The new Solt database of the main measure of inequality (known as the Gini after an Italian Sociologist who developed it) was analysed by Ortiz and Cummins at UNICEF who concluded the evidence showed:

Rising inequality in Asia, 1990-2008 but falling inequality in Sub-Saharan Africa over the same time period.

And inequality in Latin America rose slightly 1990-2008 but fell between 2000-2008 and inequality was static in the Middle East and North Africa.

Ortiz and Cummins list a long set of countries where inequality significantly fell between 2000-2008. For example, inequality fell by more than 3 points in Thailand, Malaysia; Brazil, Peru, Argentina, Chile; Lesotho, Malawi, Ethiopia, Burundi, Mali, Sierra Leone, Burkina Faso, Uganda, Nigeria, Gabon.

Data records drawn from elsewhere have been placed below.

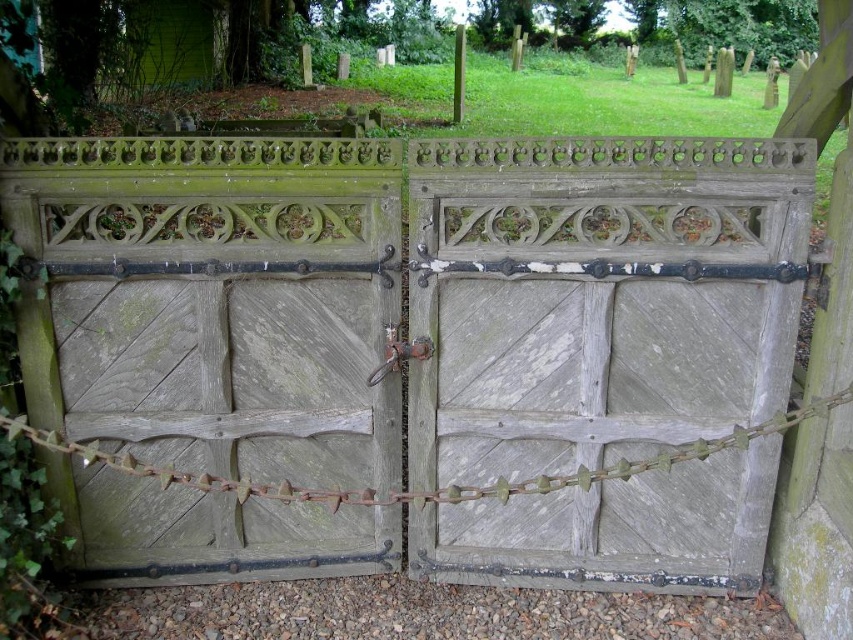 You are a painter who needs to move a ladder through the gates. The ladder is 1.5 meters wide. You see the green wood gate at center and the weathered wood gate at center. Which gate do you think the ladder can fit through?

The green wood gate at center might be wider than weathered wood gate at center, so the ladder can fit through the green wood gate at center if it is indeed wider, but cannot fit through the weathered wood gate at center which is narrower. However, since the exact width difference isn not specified, the safest choice would be to try the green wood gate at center first.

You are standing in front of the cemetery gates and need to pass through. There are two gates here labeled as green wood gate at center and weathered wood gate at center. Which gate should you open first to enter?

You should open the green wood gate at center first since it is positioned to the left of the weathered wood gate at center, making it the appropriate gate to open first for entry.

You are standing at the entrance of the cemetery and see two points marked on the gates. The first point is at coordinates point [39,145] and the second is at point [599,438]. Which point is closer to you as you face the gates?

Point [39,145] is in front of point [599,438], so the first point is closer to you when facing the gates.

However, a new paper by Chilean Economist Gabriel Jose Gabriel Palma does a detailed study of within country inequality between 1985 vs 2005 suggesting the gini hides as much as it reveals.

Instead we need to look at each 10% of the population and what they get.

He finds that there is now a surprising similar picture in most countries, noting:

1. The great majority of regions and countries have a relatively similar distribution of income inequality because countries with low inequality at the outset (1985) have got more unequal and countries with high-inequality have got slightly more equal.

2. The middle classes generally get half of the economic pie wherever you look and the middle classes are incredibly successful about protecting their half.

3. Politics is increasingly a fight for the remaining half between the richest 10% and poorest 40% meaning the other half of the distribution is increasingly ‘up for grabs’ between the very rich and the very poor and who can win over the middle classes.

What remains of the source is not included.